The age of cases has not changed appreciably over the last 20 years; 70% of cases were 1-4 years of age (Fig. 3). In looking at each age group after 1998, children 1 year of age accounted for the largest number of cases (22-25%), while the proportion of cases decreased with increasing age among those older than 2 years; cases were few among those older than 6 years. The proportion of cases 0 years of age has been decreasing, and is thought to be associated with the decreasing number of births as similarly seen for chickenpox and exanthem subitum.

According to results of a questionnaire survey by the study group on severe enterovirus infections (response rate: 2000 & 2001- 41%, 2002- 32%), the number of cases of herpangina that clinically worsened during the course of illness and required hospitalization was 309 in 2000, 294 in 2001, and 200 in 2002 (see IASR 25:226-227, 2004). The occurrence of complications among patients with herpangina and HFMD should be monitored.

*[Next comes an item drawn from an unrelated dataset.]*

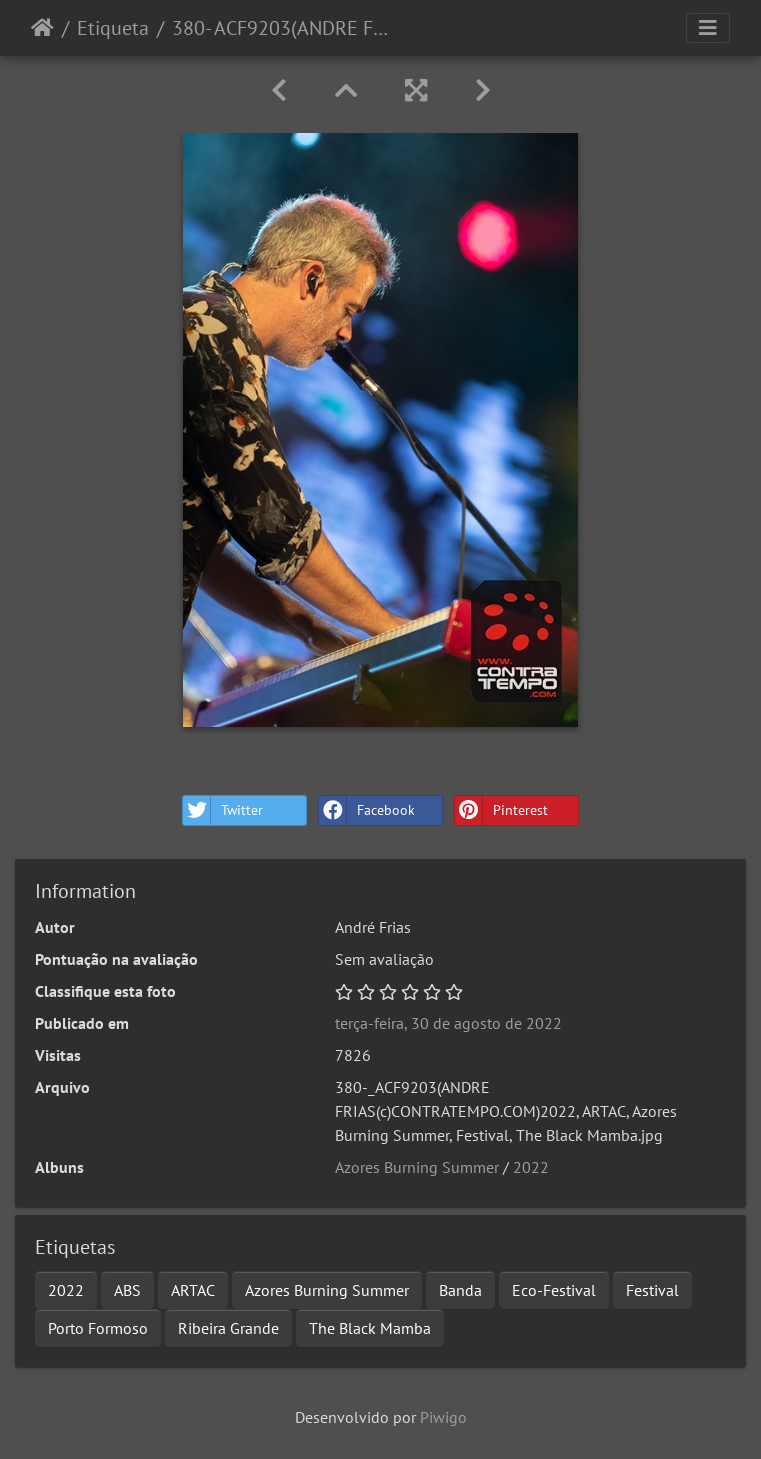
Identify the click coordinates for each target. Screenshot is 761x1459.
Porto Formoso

Virus isolations/detections: The principal etiologic agent of herpangina is group A coxsackievirus (CA). CA is most often isolated from nasopharyngeal swabs, followed by stool samples. The most common CA serotypes detected in herpangina cases during 1997-2004 (Table 1) were CA4, CA10, CA2, CA6, and CA5, in the descending order of frequency. CA4 was most prevalent in 1997, 1999, 2001, 2002 and 2004, as was CA10 in 1998, 2000, and 2003. Changes in circulating serotypes from year to year, a characteristic of enteroviruses, was observed during 1982-1996 (see IASR 17:212-213, 1996; 21:212-213, 2000; and A few enteroviruses such as CA16, enterovirus 71, group B coxsackievirus, and echovirus, as well as non-enteroviruses such as adenovirus and herpes simplex virus, were detected.

Virus identification method: Utilization of animals (e.g. suckling mice, especially newborn mice), a more sensitive method of CA virus isolation than cultured cells, has accounted for more than 50% of CA virus isolation reports. However, since the addition of PCR as a reporting item for virus detection in 2000, the proportion of CA detections by PCR has been increasing every year (Fig. 4). This increase stems from the fact that virus isolation involves time and labor, with fewer PHIs using suckling mice. Although pan-entero primers are utilized for detection of enteroviruses by PCR, pathogen confirmation should be performed by virus isolation, the gold standard. Recently, nucleotide sequence analysis has been increasingly used for serotyping virus isolates. However, because various difficulties with nucleic acid analysis have been identified, neutralization or complement fixation (CF) assays are the preferred methods of serotype testing, with genetic analysis used as a supplementary method at the present time (see p. 237 of this issue). In addition, enteroviruses other than CA have been reported that are difficult to identify with antiserum prepared for enterovirus identification and distributed to PHIs (see p. 238 of this issue). Cases in which viruses are difficult to isolate or identify should be referred to NIID, Department of Virology II, Laboratory II.

Trend in 2005: Weekly reports of herpangina exceeded 1.0 per sentinel in week 23 (June 6-12) as seen every year, and peaked at 6.0 per sentinel in week 28 (July 18-24), equivalent to the peak in 2000 and the second highest figure next to 2001. As of week 35 (August 29-September 4), 1.02 cases per sentinel were reported (Fig. 2). Most of the viruses detected were CA6 (148 cases), followed by CA10 (20 cases) (Table 1, as of September 9). Although there were few reports of CA6 in the summer of 2004, CA6 detections were reported in the winter (Fig. 5) and subsequently increased after week 11 of 2005 (March 14-20), not only from cases of herpangina but also from those with HFMD, upper respiratory inflammation, and fever (see p. 238 of this issue and IASR 26:178 & 222, 2005). The number of reports of CA6 isolation from 26 PHIs in 2005 has already surpassed figures from each of the years during 2000-2004.